WORK TASK
Leaving the pictures aside, repeat the entries exactly.

[Page images and extracted text]
▽
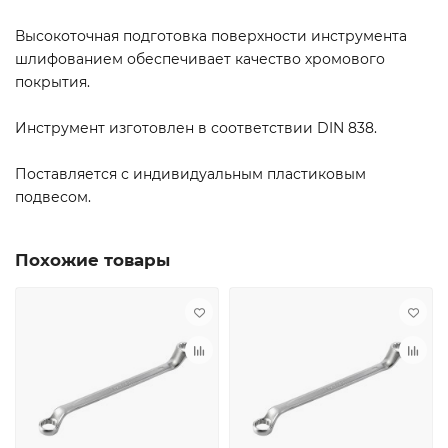
Высокоточная подготовка поверхности инструмента
шлифованием обеспечивает качество хромового
покрытия.
Инструмент изготовлен в соответствии DIN 838.
Поставляется с индивидуальным пластиковым
подвесом.
Похожие товары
△
OUTPUT BELOW
Высокоточная подготовка поверхности инструмента
шлифованием обеспечивает качество хромового
покрытия.
Инструмент изготовлен в соответствии DIN 838.
Поставляется с индивидуальным пластиковым
подвесом.
Похожие товары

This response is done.